RAW DATA ->
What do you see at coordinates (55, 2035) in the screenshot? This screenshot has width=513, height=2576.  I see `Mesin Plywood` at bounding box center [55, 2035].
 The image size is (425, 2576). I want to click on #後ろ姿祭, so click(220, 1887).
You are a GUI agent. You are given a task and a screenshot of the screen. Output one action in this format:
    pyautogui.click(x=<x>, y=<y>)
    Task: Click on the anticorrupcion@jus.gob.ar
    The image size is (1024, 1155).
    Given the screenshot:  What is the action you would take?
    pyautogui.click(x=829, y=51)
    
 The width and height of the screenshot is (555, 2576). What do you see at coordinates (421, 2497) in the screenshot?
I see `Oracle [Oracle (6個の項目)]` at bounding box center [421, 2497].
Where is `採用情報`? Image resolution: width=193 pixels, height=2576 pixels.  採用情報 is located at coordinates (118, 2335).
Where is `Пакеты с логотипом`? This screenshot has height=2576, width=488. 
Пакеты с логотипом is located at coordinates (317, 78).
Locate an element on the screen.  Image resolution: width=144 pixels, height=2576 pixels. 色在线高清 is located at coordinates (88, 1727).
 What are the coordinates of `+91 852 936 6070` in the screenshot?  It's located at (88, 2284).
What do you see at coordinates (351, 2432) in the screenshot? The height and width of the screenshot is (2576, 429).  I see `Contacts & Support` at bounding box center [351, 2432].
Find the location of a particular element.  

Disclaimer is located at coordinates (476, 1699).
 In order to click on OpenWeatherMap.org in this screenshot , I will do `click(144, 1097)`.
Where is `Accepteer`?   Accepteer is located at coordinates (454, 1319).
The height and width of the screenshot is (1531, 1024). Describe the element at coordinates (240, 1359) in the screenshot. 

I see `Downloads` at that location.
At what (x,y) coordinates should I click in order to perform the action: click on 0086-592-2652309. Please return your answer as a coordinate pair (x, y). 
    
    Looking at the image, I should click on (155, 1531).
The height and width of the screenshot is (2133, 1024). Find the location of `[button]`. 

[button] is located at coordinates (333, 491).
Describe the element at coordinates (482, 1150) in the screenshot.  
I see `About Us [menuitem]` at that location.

PROMPT ->
What is needed is an exact printout of every line from the one with "In order to click" through the end of the data, including both, and nothing more.

TASK SOLUTION ->
 In order to click on OpenWeatherMap.org in this screenshot , I will do `click(144, 1097)`.
Where is `Accepteer`?   Accepteer is located at coordinates (454, 1319).
The height and width of the screenshot is (1531, 1024). Describe the element at coordinates (240, 1359) in the screenshot. 

I see `Downloads` at that location.
At what (x,y) coordinates should I click in order to perform the action: click on 0086-592-2652309. Please return your answer as a coordinate pair (x, y). 
    
    Looking at the image, I should click on (155, 1531).
The height and width of the screenshot is (2133, 1024). Find the location of `[button]`. 

[button] is located at coordinates (333, 491).
Describe the element at coordinates (482, 1150) in the screenshot.  
I see `About Us [menuitem]` at that location.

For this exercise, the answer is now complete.